Problem statement
Using the data that follows, return exactly the lines from the one that contains "Outer Waves Festival" through the one that contains "WordPress Theme", ends included.

(Data shown Opens)

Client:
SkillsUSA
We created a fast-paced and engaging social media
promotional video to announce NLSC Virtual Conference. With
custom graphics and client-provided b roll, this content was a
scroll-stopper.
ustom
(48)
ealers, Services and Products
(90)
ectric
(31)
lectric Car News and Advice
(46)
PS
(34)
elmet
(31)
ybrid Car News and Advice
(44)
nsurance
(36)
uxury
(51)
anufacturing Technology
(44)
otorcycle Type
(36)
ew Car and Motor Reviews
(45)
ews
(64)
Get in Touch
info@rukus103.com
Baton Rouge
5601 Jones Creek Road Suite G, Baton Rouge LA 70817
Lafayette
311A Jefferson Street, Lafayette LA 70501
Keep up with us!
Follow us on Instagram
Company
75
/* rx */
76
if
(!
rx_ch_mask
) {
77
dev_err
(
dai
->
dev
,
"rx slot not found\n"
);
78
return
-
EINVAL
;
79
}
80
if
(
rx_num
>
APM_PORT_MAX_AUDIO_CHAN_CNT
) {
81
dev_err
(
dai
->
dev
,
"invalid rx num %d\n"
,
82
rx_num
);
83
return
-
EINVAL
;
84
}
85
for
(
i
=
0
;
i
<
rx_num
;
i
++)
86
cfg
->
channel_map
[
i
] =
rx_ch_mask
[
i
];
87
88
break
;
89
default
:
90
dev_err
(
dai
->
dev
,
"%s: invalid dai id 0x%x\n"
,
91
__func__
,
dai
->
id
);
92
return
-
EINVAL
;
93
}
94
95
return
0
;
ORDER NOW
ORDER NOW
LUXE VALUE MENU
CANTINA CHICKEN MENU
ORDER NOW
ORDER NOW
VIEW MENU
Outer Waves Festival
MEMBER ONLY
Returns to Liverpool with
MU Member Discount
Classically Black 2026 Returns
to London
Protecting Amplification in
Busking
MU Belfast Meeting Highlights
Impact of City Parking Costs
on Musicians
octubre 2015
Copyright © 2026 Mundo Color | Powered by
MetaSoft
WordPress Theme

(Data shown Closes)
(Data shown Opens)

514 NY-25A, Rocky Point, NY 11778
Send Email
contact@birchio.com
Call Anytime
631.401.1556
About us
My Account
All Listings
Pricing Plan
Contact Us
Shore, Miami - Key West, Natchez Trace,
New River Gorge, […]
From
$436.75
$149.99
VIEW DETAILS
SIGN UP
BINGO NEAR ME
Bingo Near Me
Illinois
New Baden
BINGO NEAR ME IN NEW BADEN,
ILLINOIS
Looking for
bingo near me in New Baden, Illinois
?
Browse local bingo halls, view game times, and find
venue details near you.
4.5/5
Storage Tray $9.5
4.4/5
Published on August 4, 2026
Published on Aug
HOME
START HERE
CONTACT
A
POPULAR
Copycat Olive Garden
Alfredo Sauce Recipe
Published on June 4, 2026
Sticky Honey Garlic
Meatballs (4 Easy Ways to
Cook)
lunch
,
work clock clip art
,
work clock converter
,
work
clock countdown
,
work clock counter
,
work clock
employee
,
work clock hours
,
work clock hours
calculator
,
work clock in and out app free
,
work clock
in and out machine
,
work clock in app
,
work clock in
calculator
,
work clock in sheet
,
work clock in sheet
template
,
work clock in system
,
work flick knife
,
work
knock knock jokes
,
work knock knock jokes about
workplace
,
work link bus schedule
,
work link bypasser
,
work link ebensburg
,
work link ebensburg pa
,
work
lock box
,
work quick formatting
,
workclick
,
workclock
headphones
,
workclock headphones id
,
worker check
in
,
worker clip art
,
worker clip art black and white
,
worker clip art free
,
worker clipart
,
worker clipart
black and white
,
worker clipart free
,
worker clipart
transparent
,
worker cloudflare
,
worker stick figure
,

(Data shown Closes)
(Data shown Opens)

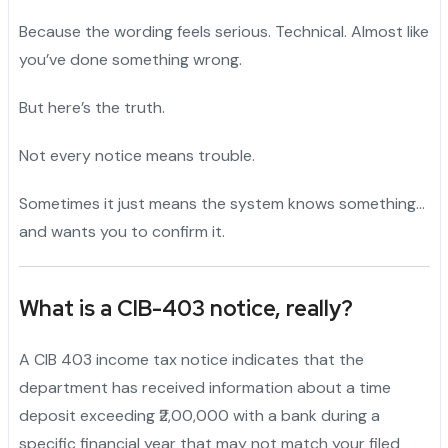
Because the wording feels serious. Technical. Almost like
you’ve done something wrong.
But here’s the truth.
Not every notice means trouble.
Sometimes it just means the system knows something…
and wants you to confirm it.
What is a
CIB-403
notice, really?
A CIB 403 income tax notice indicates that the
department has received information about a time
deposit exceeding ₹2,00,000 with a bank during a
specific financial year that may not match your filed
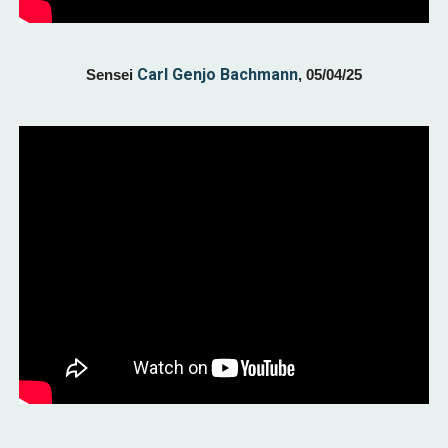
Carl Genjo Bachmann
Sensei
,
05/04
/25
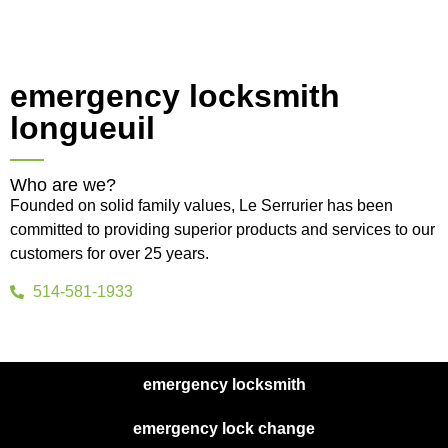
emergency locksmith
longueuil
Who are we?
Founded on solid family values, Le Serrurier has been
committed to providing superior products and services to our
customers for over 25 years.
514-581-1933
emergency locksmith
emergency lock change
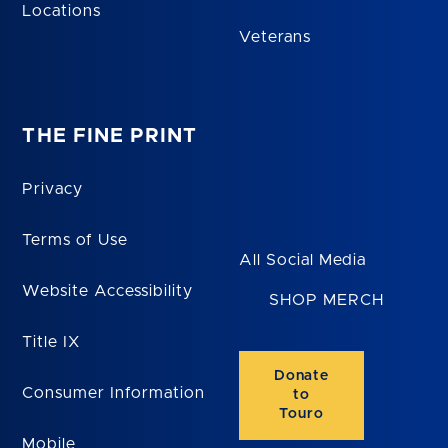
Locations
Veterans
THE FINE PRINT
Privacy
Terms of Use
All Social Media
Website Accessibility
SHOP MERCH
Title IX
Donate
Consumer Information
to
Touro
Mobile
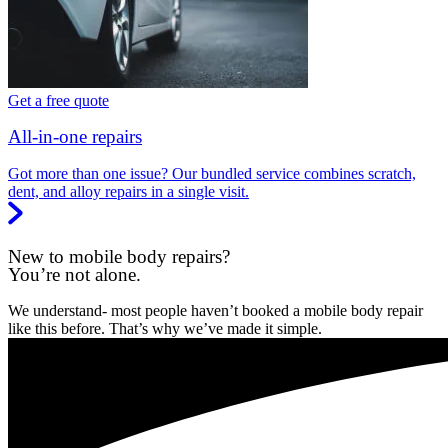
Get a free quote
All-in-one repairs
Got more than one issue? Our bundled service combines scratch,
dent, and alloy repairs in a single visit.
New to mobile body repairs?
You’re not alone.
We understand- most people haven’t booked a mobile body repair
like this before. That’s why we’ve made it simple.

(Data shown Closes)

Answer to this problem
Outer Waves Festival
MEMBER ONLY
Returns to Liverpool with
MU Member Discount
Classically Black 2026 Returns
to London
Protecting Amplification in
Busking
MU Belfast Meeting Highlights
Impact of City Parking Costs
on Musicians
octubre 2015
Copyright © 2026 Mundo Color | Powered by
MetaSoft
WordPress Theme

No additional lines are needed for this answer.